It actually doesn’t since it leaves off data on defect introduction, time for removal, and residual ones. Basically measures speed without quality. In those studies, including some on stijlist’s link, the LISPers have larger productivity boost over C++ than Smalltalk does here. I ignore LISP over strong, static types for same reason: few comparisons on defect introduction & removal during development or maintenance. The studies I saw on Ada showed it way ahead of other 3GL’s on that. Dynamic languages usually weren’t in the defect comparisons of the time, though.
In yours, the Smalltalk program gets developed the fastest (expected) with unknown quality. The Ada95 program… whose compiler catches all kinds of algorithmic and interface errors by default… cost 75.17 person-months over Smalltalk but 24.1 faster than C++. So, it looks good in this study compared to flagship imperative and dynamic languages of the time given it’s a straight-jacket language. Smalltalk’s design advantages mean Ada can’t ever catch up in productivity. Logical next step is redoing the same thing with modern Smalltalk and Ocaml (or something similar). As link above shows, Ocaml has strong-typing with benefits close to Ada but conciseness and productivity more like Python. That would be a nice test against Smalltalk. Actually, the better tooling means Ocaml would be handicapped against Smalltalk. So, maybe not as nice a test but any comparable or winning result on Ocaml’s side would mean more if handicapped, eh?
“Many of those kinds of problems are covered by tests that would be needed in either case. ”
You don’t need the test if the type system eliminates the possibility of it ever happening. Java programmers aren’t testing memory safety constantly. Modula-3 programmers didn’t worry about array, stack, function type, or linker errors. Rust programs that compile with linear types don’t have dangling pointers. Eiffel and Rust are immune to data races. Yeah, go test out those faster than Eiffel programmers prevent them. ;) Annotation method in Design-by-Contract documents requirements in code, catches obvious errors at compile time quickly, supports static analyzers, and can be used to generate unit tests that provably test specs. As code piles up, the kinds of things you have to test go down vs dynamic stuff where you have to hand test about everything. Good annotations, which cover every case in a range, mean the large programs of 100,000+ lines simply can’t compile with the interface errors. Imagine… although you’ve probably done it… trying to code up tests representing every way a behemoth’s software might interact incorrectly plus the runtime they impose after each change.

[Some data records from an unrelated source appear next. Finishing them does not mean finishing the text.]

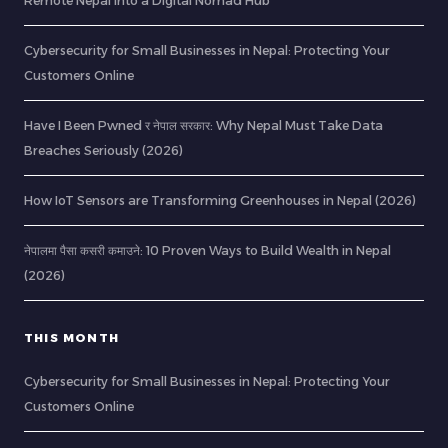
Remote Nepal into a Digital Nomad Hub
Cybersecurity for Small Businesses in Nepal: Protecting Your
Customers Online
Have I Been Pwned र नेपाल सरकार: Why Nepal Must Take Data
Breaches Seriously (2026)
How IoT Sensors are Transforming Greenhouses in Nepal (2026)
नेपालमा पैसा कसरी कमाउने: 10 Proven Ways to Build Wealth in Nepal
(2026)
THIS MONTH
Cybersecurity for Small Businesses in Nepal: Protecting Your
Customers Online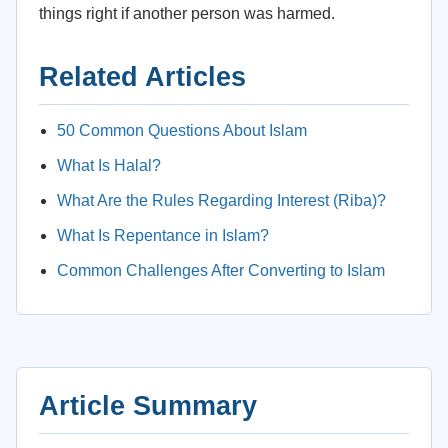
things right if another person was harmed.
Related Articles
50 Common Questions About Islam
What Is Halal?
What Are the Rules Regarding Interest (Riba)?
What Is Repentance in Islam?
Common Challenges After Converting to Islam
Article Summary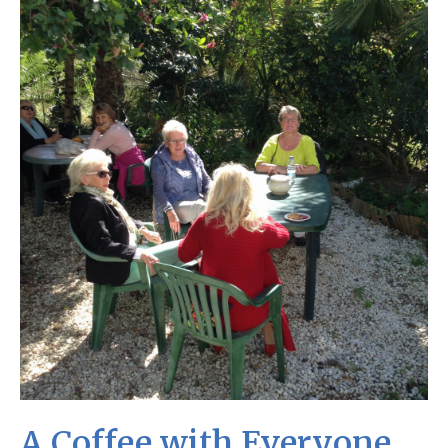
A Coffee with Everyone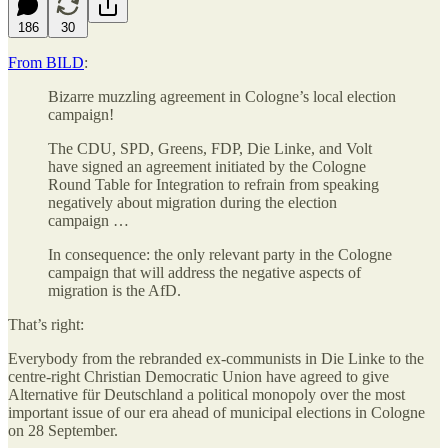
186
30
From BILD
:
Bizarre muzzling agreement in Cologne’s local election
campaign!
The CDU, SPD, Greens, FDP, Die Linke, and Volt
have signed an agreement initiated by the Cologne
Round Table for Integration to refrain from speaking
negatively about migration during the election
campaign …
In consequence: the only relevant party in the Cologne
campaign that will address the negative aspects of
migration is the AfD.
That’s right:
Everybody from the rebranded ex-communists in Die Linke to the
centre-right Christian Democratic Union have agreed to give
Alternative für Deutschland a political monopoly over the most
important issue of our era ahead of municipal elections in Cologne
on 28 September.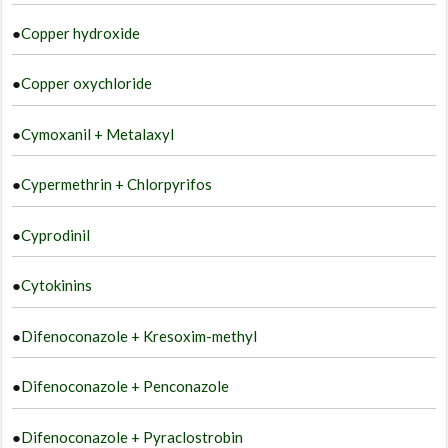
●
Copper hydroxide
●
Copper oxychloride
●
Cymoxanil + Metalaxyl
●
Cypermethrin + Chlorpyrifos
●
Cyprodinil
●
Cytokinins
●
Difenoconazole + Kresoxim-methyl
●
Difenoconazole + Penconazole
●
Difenoconazole + Pyraclostrobin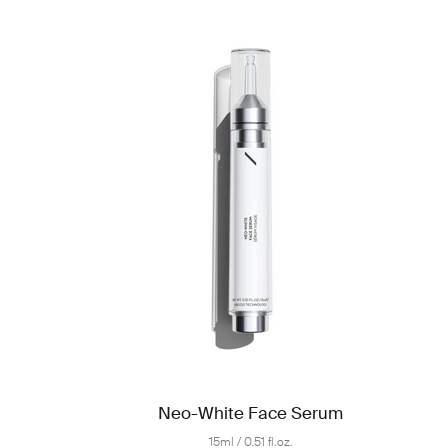
Neo-White Face Serum
15ml / 0.51 fl.oz.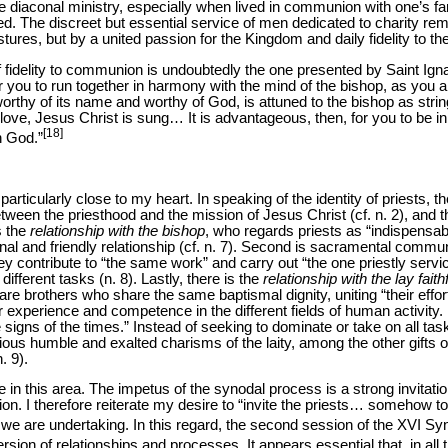
e diaconal ministry, especially when lived in communion with one’s fami
. The discreet but essential service of men dedicated to charity rem
ures, but by a united passion for the Kingdom and daily fidelity to th
 fidelity to communion is undoubtedly the one presented by Saint Ignat
or you to run together in harmony with the mind of the bishop, as you a
orthy of its name and worthy of God, is attuned to the bishop as string
ve, Jesus Christ is sung… It is advantageous, then, for you to be in p
[18]
n God.”
 particularly close to my heart. In speaking of the identity of priests,
between the priesthood and the mission of Jesus Christ (cf. n. 2), and 
s the
relationship with the bishop
, who regards priests as “indispensab
rnal and friendly relationship (cf. n. 7). Second is sacramental comm
hey contribute to “the same work” and carry out “the one priestly servi
fferent tasks (n. 8). Lastly, there is the
relationship with the lay faith
, are brothers who share the same baptismal dignity, uniting “their effor
eir experience and competence in the different fields of human activity. 
 signs of the times.” Instead of seeking to dominate or take on all ta
rious humble and exalted charisms of the laity, among the other gifts
. 9).
e in this area. The impetus of the synodal process is a strong invitatio
tion. I therefore reiterate my desire to “invite the priests… somehow t
 we are undertaking. In this regard, the second session of the XVI Syn
ion of relationships and processes. It appears essential that, in all 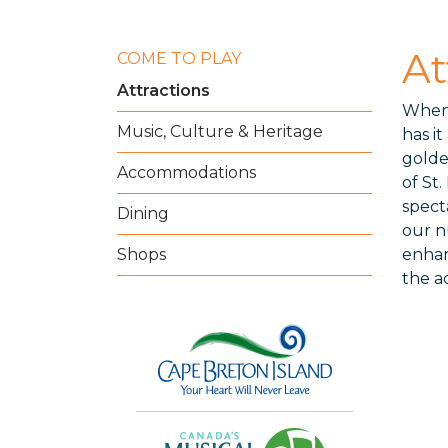
At
COME TO PLAY
Attractions
When 
Music, Culture & Heritage
has it
golde
Accommodations
of St
spect
Dining
our n
Shops
enhan
the a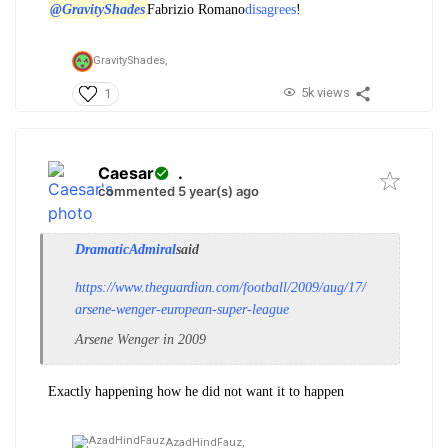
@GravityShades
Fabrizio Romano
disagrees
!
GravityShades,
5k views
1
Caesar
.
commented 5 year(s) ago
DramaticAdmiral
said
https://www.theguardian.com/football/2009/aug/17/
arsene-wenger-european-super-league
Arsene Wenger in 2009
Exactly happening how he did not want it to happen
AzadHindFauz,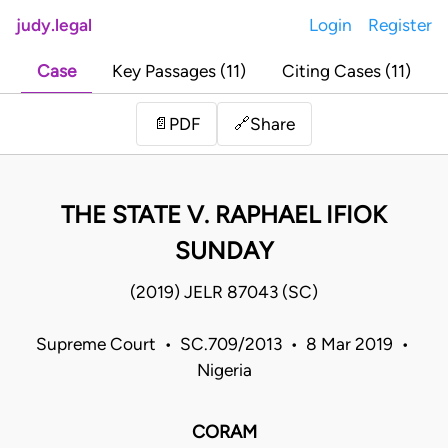
judy.legal
Login
Register
Case
Key Passages (11)
Citing Cases (11)
Share
📄
PDF
🔗
THE STATE V. RAPHAEL IFIOK
SUNDAY
(2019) JELR 87043 (SC)
Supreme Court • SC.709/2013 • 8 Mar 2019 •
Nigeria
CORAM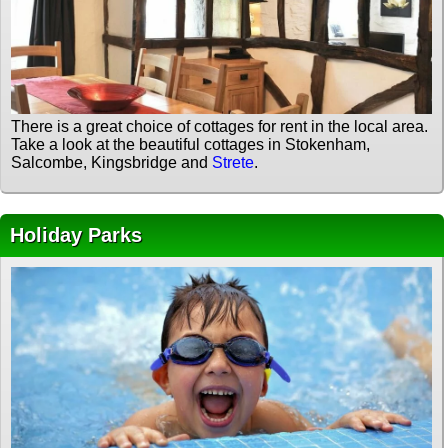
There is a great choice of cottages for rent in the local area.
Take a look at the beautiful cottages in Stokenham,
Salcombe, Kingsbridge and
Strete
.
Holiday Parks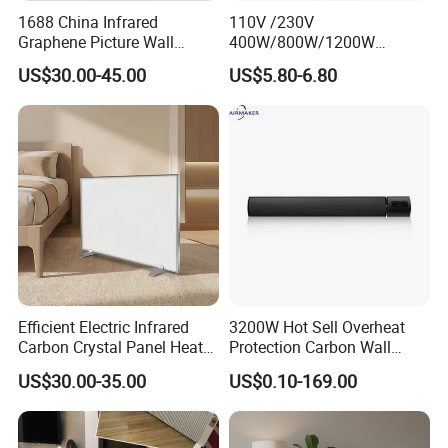
1688 China Infrared
110V /230V
Graphene Picture Wall
400W/800W/1200W
Heater Electric Heating
Electric Solar Halogen
US$30.00-45.00
US$5.80-6.80
Mural Heater for Room
Room Heaters
Electrical Appliance
Efficient Electric Infrared
3200W Hot Sell Overheat
Carbon Crystal Panel Heater
Protection Carbon Wall
Components for Portable
Mounted Electric Far-
US$30.00-35.00
US$0.10-169.00
Sauna Experience
Infrared Heater SAA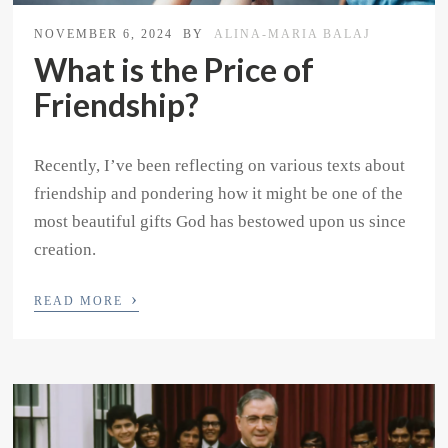
NOVEMBER 6, 2024
BY
ALINA-MARIA BALAJ
What is the Price of
Friendship?
Recently, I’ve been reflecting on various texts about
friendship and pondering how it might be one of the
most beautiful gifts God has bestowed upon us since
creation.
›
READ MORE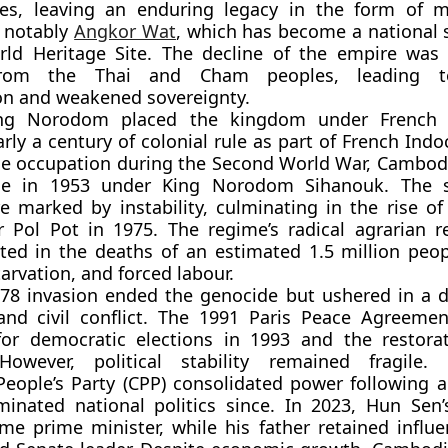
ies, leaving an enduring legacy in the form of 
, notably
Angkor Wat
, which has become a national
d Heritage Site. The decline of the empire was
from the Thai and Cham peoples, leading to
on and weakened sovereignty.
ng Norodom
placed the kingdom under
French 
arly a century of colonial rule as part of
French Indo
se occupation during the Second World War, Cambod
ce in 1953 under
King Norodom Sihanouk
. The 
 marked by instability, culminating in the rise o
r
Pol Pot
in 1975. The regime’s radical agrarian 
lted in the deaths of an estimated
1.5 million peo
arvation, and forced labour.
978 invasion ended the genocide but ushered in a 
nd civil conflict. The
1991 Paris Peace Agreemen
for democratic elections in 1993 and the restora
owever, political stability remained fragile.
eople’s Party (CPP)
consolidated power following 
inated national politics since. In 2023, Hun Sen
me prime minister, while his father retained influ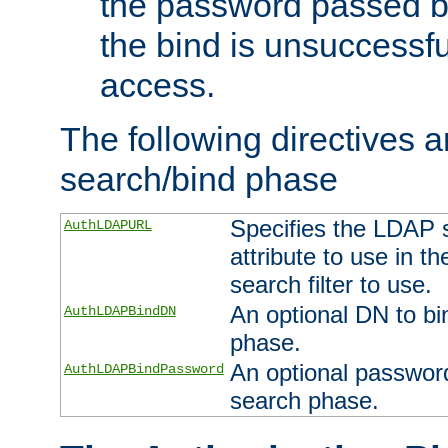
the password passed by
the bind is unsuccessfu
access.
The following directives a
search/bind phase
Specifies the LDAP 
AuthLDAPURL
attribute to use in t
search filter to use.
An optional DN to bi
AuthLDAPBindDN
phase.
An optional password
AuthLDAPBindPassword
search phase.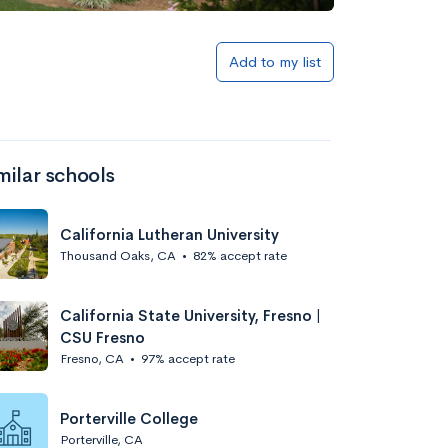
Add to my list
milar schools
California Lutheran University
Thousand Oaks, CA
•
82% accept rate
California State University, Fresno |
CSU Fresno
Fresno, CA
•
97% accept rate
Porterville College
Porterville, CA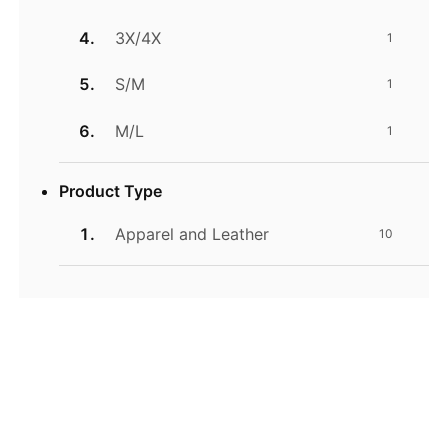
3X/4X
1
S/M
1
M/L
1
Product Type
Apparel and Leather
10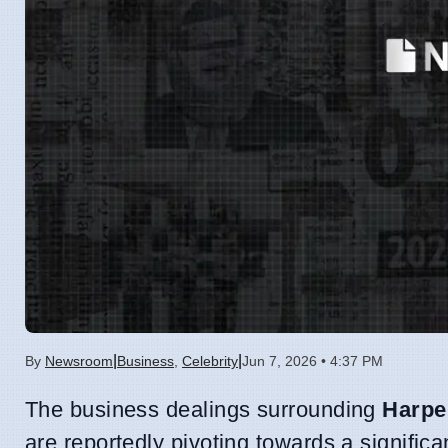
|
|
By
Newsroom
Business
,
Celebrity
Jun 7, 2026 • 4:37 PM
The business dealings surrounding
Harpe
are reportedly pivoting towards a signific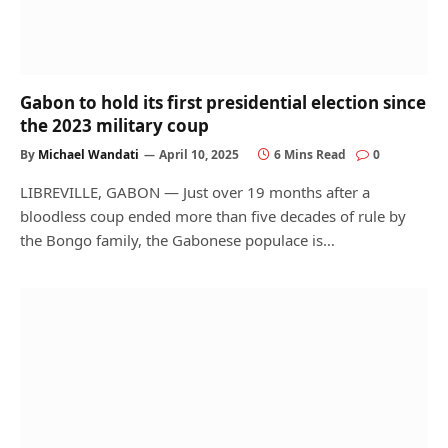
Gabon to hold its first presidential election since
the 2023 military coup
By
Michael Wandati
April 10, 2025
6 Mins Read
0
LIBREVILLE, GABON — Just over 19 months after a
bloodless coup ended more than five decades of rule by
the Bongo family, the Gabonese populace is…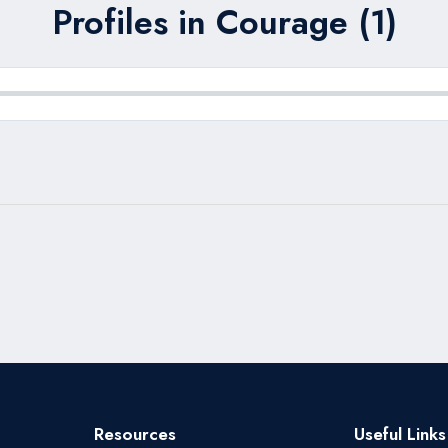
Profiles in Courage (1)
Resources
Useful Links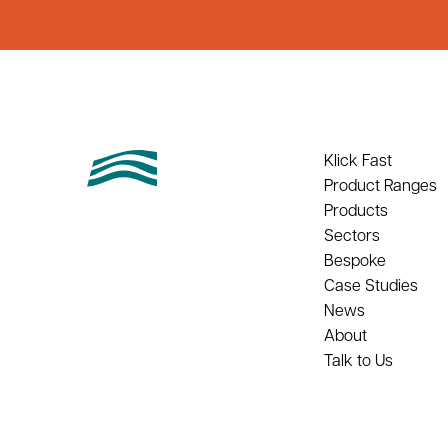
Klick Fast
Product Ranges
Products
Sectors
Bespoke
Case Studies
News
About
Talk to Us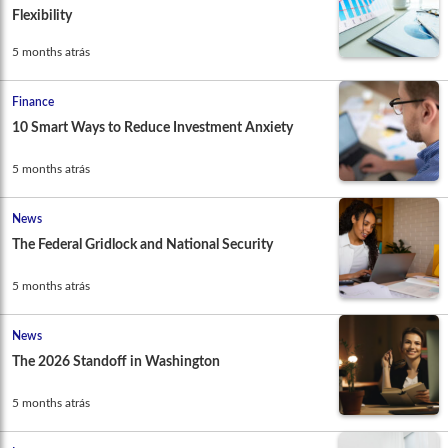
Flexibility
5 months atrás
Finance
10 Smart Ways to Reduce Investment Anxiety
5 months atrás
News
The Federal Gridlock and National Security
5 months atrás
News
The 2026 Standoff in Washington
5 months atrás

So, part of the argument is reducing maintenance by balancing QA requirements across static types, annotations, static analysis, and tests. Ensure each property holds by using whichever of them is easiest to do, maintain, and apply to maximum number of execution traces or states.
“I have doubts that a good type system will make good programmers out of bad ones, just as OOP and dynamic typed FP has not. Bad programs can be type checked.”
I’m sure the average Rust programmer will tell you a different story about how many memory errors they experience vs coding in C. They don’t test for them: it’s simply impossible to compile code that has them in safe mode. Same with SafeD and SafeHaskell. Common cases in Ada and the Wirth languages also have checks inserted automatically. If it’s common and should fail-safe, you shouldn’t have to think about it. Pointers, arrays, strings, function arguments, handles for OS resources, proper linking… these things come to mind. Strong, static typing lets you just use them correctly without thinking past the initial definitions. No need to even write tests for that.
“That’s a second, later implementation of the same ROOM methodology. ObjecTime is decades older, implemented in Smalltalk-80.”
I know. My point didn’t change. You supported what Smalltalk can do by using a 3rd party tool whose DSL (ROOM) uses static, strong types that drive the checking and code generation process. The tool supports my argument. Imagine if it let you assign to various variables interfaces, ports, states, and so on without checking or labeling them. I imagine correctness would involve more thought by developers than the constrained process I saw that prevented classes of problems by design through variable types and enforced structuring. Did the ObjectTime not have labels representing types, restrictions on what variables could contain, and similar structure to force sane expression of FSM’s, etc?
“The closest I can think of off the top of my head is ACL2”
I knew you’d go for that. I made same mistake on Hacker News where ACL2 users grilled me. They pointed out that, despite starting with LISP, ACL2 is a heavily constrained version of it because dynamic LISP couldn’t be verified so easily. Further, if you check docs, you’ll see it has all kinds of static types that are used during development. Leave them off and it won’t do much for you at all. Hard to classify ACL2 but it’s more like a statically-typed LISP than a dynamic one. .
“but that they can be at least as good of a choice in most cases. Very few software systems need this level of verification.”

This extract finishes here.